Task: Every line from the start of the records below to the line containing "Sulla falsa riga delle" should be retyped exactly, that line included, and no others.

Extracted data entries
################

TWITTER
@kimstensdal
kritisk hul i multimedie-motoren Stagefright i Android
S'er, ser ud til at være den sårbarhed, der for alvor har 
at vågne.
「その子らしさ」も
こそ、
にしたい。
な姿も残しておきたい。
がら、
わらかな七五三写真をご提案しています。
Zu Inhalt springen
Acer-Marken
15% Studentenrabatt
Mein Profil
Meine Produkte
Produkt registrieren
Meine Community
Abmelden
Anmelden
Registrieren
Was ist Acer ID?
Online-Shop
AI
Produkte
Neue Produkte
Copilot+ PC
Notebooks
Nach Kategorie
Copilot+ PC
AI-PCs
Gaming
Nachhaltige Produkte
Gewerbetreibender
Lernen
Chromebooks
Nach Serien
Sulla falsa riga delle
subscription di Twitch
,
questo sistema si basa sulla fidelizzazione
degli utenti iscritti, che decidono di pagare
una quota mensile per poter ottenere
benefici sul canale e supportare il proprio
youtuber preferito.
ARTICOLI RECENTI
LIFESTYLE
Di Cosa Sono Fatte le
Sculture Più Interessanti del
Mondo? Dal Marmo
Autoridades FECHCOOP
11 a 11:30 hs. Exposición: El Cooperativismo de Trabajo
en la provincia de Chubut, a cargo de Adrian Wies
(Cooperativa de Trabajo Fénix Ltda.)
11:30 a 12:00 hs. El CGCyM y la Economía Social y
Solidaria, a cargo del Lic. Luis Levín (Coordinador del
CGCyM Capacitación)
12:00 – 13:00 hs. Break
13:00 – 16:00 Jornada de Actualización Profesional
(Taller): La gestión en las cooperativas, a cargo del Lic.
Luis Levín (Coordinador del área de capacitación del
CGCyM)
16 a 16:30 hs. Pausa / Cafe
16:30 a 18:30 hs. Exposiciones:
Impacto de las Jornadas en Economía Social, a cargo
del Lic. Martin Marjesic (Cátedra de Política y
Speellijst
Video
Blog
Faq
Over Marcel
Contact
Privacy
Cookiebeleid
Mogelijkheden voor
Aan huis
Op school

################

Answer space:
TWITTER
@kimstensdal
kritisk hul i multimedie-motoren Stagefright i Android
S'er, ser ud til at være den sårbarhed, der for alvor har 
at vågne.
「その子らしさ」も
こそ、
にしたい。
な姿も残しておきたい。
がら、
わらかな七五三写真をご提案しています。
Zu Inhalt springen
Acer-Marken
15% Studentenrabatt
Mein Profil
Meine Produkte
Produkt registrieren
Meine Community
Abmelden
Anmelden
Registrieren
Was ist Acer ID?
Online-Shop
AI
Produkte
Neue Produkte
Copilot+ PC
Notebooks
Nach Kategorie
Copilot+ PC
AI-PCs
Gaming
Nachhaltige Produkte
Gewerbetreibender
Lernen
Chromebooks
Nach Serien
Sulla falsa riga delle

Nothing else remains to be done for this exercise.